Student protests rage against COVID-19 lockdowns in Beijing

One expert called them "a serious test of CCP governance.”

November 27, 2022 5:11pm

Updated: November 27, 2022 5:11pm

Students in the Chinese capital of Beijing have taken to the streets as anti-lockdown demonstrations sweep across the country after a deadly building fire.

Crowds at Tsinghua University carried a series of placards touting anti-regime slogans and erupted into a series of chants, calling for “democracy” and “freedom of expression,” reports the Daily Mail.

“At 11:30 am students started holding up signs at the entrance of the canteen, then more and more people joined. Now there are 200 to 300 people,” one witness told an AFP journalist.

David Moser, Director of CET Chinese Studies at Beijing Capital Normal University, called the unprecedented scale of the protests “a serious test of [Chinese Communist Party] governance.”

“I've lived in China for 30 years, and I've never seen such a brazenly open and sustained expression of rage against the PRC govt,” Moser tweeted. WeChat is exploding with protest videos and furious vitriol, and civil disobedience is becoming rampant.”

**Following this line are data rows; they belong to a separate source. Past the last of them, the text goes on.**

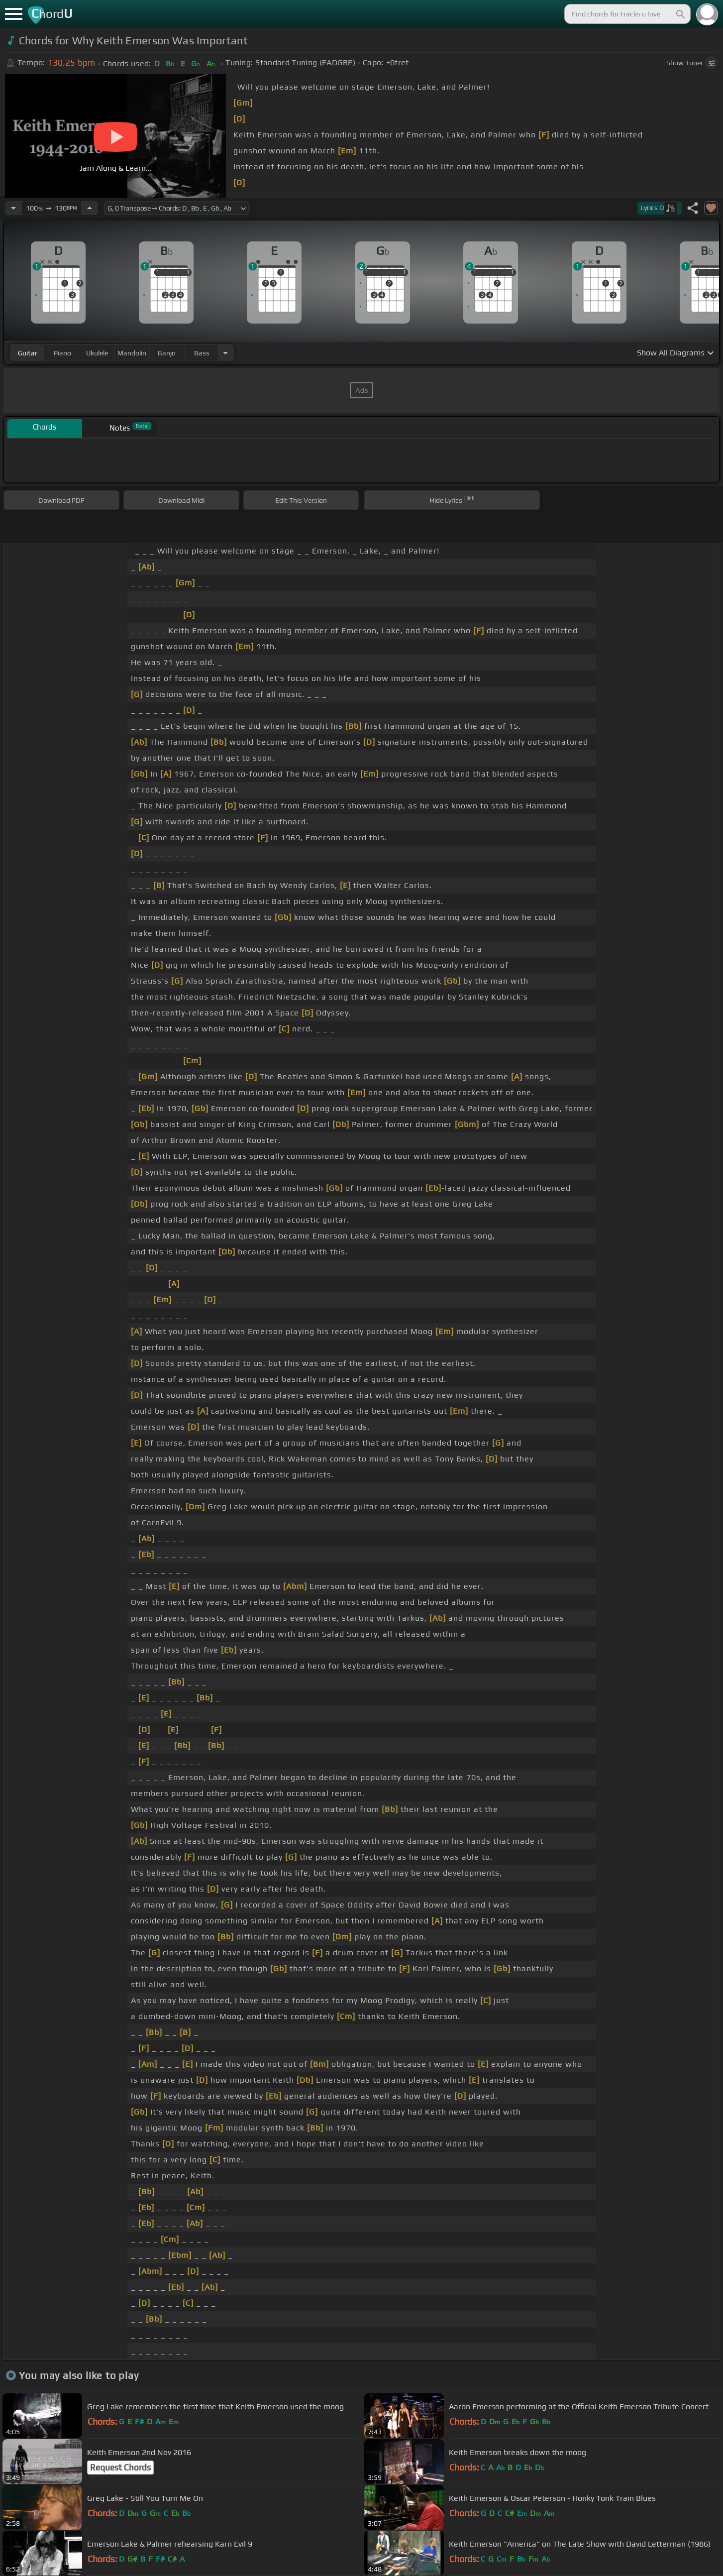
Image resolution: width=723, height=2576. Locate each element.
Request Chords (120, 2467)
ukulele (97, 353)
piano (62, 353)
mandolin (131, 353)
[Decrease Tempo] (13, 208)
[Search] (680, 14)
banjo (167, 353)
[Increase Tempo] (89, 208)
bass (201, 353)
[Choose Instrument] (225, 352)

The student uprisings in China’s capital city are part of demonstrations sparked by a building fire in Xinjiang province – 2,700 kilometers (1,678 miles) away – that killed ten residents.

The high-rise fire went viral on Chinese social media because netizens believe the deaths were due, in part, to a partial lockdown of the building over COVID-19 concerns.

William Hurst, Northwestern University political science professors who studies China under socialism, said the current anti-COVID protests are remarkable in how they have brought united many historical protest group, such as labor and students movements.

“What's happened in the past 24 hours is novel in that protesters have appeared on the streets in multiple cities with apparent knowledge of what is happening in other parts of the country,” Hurst tweeted Saturday.

He continued, “They're all mobilizing around COVID, but this is refracted through distinct lenses,” like how factory workers protested over lockdowns’ impact on their work while students tended to focus on human rights.